Restate each entry below exactly; pictures stay out of the copy.

====== Records for this task

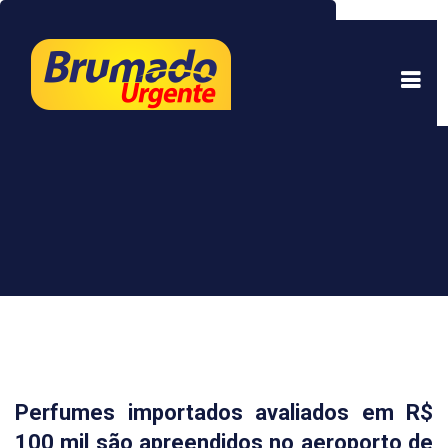
Este site usa cookies para garantir uma melhor
experiência. Ao continuar a navegar, você está
de acordo com isso.
Saber mais.
Entendi
Perfumes importados avaliados em R$
100 mil são apreendidos no aeroporto de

============

→ **Your solution**:
Este site usa cookies para garantir uma melhor
experiência. Ao continuar a navegar, você está
de acordo com isso.
Saber mais.
Entendi
Perfumes importados avaliados em R$
100 mil são apreendidos no aeroporto de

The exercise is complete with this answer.